Print the records below exactly as they appear.

**Provided entries:**

-.-.-

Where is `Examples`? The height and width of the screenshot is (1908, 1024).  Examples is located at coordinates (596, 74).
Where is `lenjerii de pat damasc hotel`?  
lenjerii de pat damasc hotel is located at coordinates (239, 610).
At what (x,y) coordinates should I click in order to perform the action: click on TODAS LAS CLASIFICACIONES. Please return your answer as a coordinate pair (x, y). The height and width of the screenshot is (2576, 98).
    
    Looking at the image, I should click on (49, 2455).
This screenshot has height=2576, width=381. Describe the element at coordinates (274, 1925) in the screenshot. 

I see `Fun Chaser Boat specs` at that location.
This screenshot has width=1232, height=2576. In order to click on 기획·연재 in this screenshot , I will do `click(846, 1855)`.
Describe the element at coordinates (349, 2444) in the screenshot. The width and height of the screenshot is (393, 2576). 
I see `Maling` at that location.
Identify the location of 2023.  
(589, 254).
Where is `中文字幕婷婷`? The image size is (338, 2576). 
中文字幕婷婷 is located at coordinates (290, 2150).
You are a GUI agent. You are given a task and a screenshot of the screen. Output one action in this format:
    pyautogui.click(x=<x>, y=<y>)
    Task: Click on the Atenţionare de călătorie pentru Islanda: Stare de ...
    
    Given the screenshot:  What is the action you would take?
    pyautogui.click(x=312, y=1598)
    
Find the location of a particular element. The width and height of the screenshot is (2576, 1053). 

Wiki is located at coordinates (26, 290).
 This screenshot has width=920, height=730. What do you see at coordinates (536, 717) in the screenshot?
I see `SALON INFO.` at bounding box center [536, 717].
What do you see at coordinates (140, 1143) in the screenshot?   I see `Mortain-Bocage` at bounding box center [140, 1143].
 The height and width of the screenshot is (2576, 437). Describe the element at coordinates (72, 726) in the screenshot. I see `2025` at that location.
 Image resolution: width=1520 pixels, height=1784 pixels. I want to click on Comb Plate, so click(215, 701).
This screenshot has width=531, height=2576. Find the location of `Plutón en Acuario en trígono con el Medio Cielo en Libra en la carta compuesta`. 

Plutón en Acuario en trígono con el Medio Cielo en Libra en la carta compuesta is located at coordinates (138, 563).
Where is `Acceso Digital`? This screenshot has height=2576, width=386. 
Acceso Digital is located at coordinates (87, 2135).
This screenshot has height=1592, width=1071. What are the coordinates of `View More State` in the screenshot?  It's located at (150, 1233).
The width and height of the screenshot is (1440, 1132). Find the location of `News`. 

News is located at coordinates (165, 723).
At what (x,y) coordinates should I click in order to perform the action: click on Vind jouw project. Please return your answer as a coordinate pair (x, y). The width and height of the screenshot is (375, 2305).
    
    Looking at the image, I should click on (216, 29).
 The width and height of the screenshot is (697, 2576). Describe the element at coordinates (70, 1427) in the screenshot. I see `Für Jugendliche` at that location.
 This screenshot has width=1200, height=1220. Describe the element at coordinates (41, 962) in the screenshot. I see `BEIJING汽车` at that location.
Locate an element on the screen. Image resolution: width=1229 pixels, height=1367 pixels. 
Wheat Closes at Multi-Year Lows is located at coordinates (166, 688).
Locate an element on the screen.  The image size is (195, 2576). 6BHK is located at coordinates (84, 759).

-.-.-

**Answer below:**
Where is `Examples`? The height and width of the screenshot is (1908, 1024).  Examples is located at coordinates (596, 74).
Where is `lenjerii de pat damasc hotel`?  
lenjerii de pat damasc hotel is located at coordinates (239, 610).
At what (x,y) coordinates should I click in order to perform the action: click on TODAS LAS CLASIFICACIONES. Please return your answer as a coordinate pair (x, y). The height and width of the screenshot is (2576, 98).
    
    Looking at the image, I should click on (49, 2455).
This screenshot has height=2576, width=381. Describe the element at coordinates (274, 1925) in the screenshot. 

I see `Fun Chaser Boat specs` at that location.
This screenshot has width=1232, height=2576. In order to click on 기획·연재 in this screenshot , I will do `click(846, 1855)`.
Describe the element at coordinates (349, 2444) in the screenshot. The width and height of the screenshot is (393, 2576). 
I see `Maling` at that location.
Identify the location of 2023.  
(589, 254).
Where is `中文字幕婷婷`? The image size is (338, 2576). 
中文字幕婷婷 is located at coordinates (290, 2150).
You are a GUI agent. You are given a task and a screenshot of the screen. Output one action in this format:
    pyautogui.click(x=<x>, y=<y>)
    Task: Click on the Atenţionare de călătorie pentru Islanda: Stare de ...
    
    Given the screenshot:  What is the action you would take?
    pyautogui.click(x=312, y=1598)
    
Find the location of a particular element. The width and height of the screenshot is (2576, 1053). 

Wiki is located at coordinates (26, 290).
 This screenshot has width=920, height=730. What do you see at coordinates (536, 717) in the screenshot?
I see `SALON INFO.` at bounding box center [536, 717].
What do you see at coordinates (140, 1143) in the screenshot?   I see `Mortain-Bocage` at bounding box center [140, 1143].
 The height and width of the screenshot is (2576, 437). Describe the element at coordinates (72, 726) in the screenshot. I see `2025` at that location.
 Image resolution: width=1520 pixels, height=1784 pixels. I want to click on Comb Plate, so click(215, 701).
This screenshot has width=531, height=2576. Find the location of `Plutón en Acuario en trígono con el Medio Cielo en Libra en la carta compuesta`. 

Plutón en Acuario en trígono con el Medio Cielo en Libra en la carta compuesta is located at coordinates (138, 563).
Where is `Acceso Digital`? This screenshot has height=2576, width=386. 
Acceso Digital is located at coordinates (87, 2135).
This screenshot has height=1592, width=1071. What are the coordinates of `View More State` in the screenshot?  It's located at (150, 1233).
The width and height of the screenshot is (1440, 1132). Find the location of `News`. 

News is located at coordinates (165, 723).
At what (x,y) coordinates should I click in order to perform the action: click on Vind jouw project. Please return your answer as a coordinate pair (x, y). The width and height of the screenshot is (375, 2305).
    
    Looking at the image, I should click on (216, 29).
 The width and height of the screenshot is (697, 2576). Describe the element at coordinates (70, 1427) in the screenshot. I see `Für Jugendliche` at that location.
 This screenshot has width=1200, height=1220. Describe the element at coordinates (41, 962) in the screenshot. I see `BEIJING汽车` at that location.
Locate an element on the screen. Image resolution: width=1229 pixels, height=1367 pixels. 
Wheat Closes at Multi-Year Lows is located at coordinates (166, 688).
Locate an element on the screen.  The image size is (195, 2576). 6BHK is located at coordinates (84, 759).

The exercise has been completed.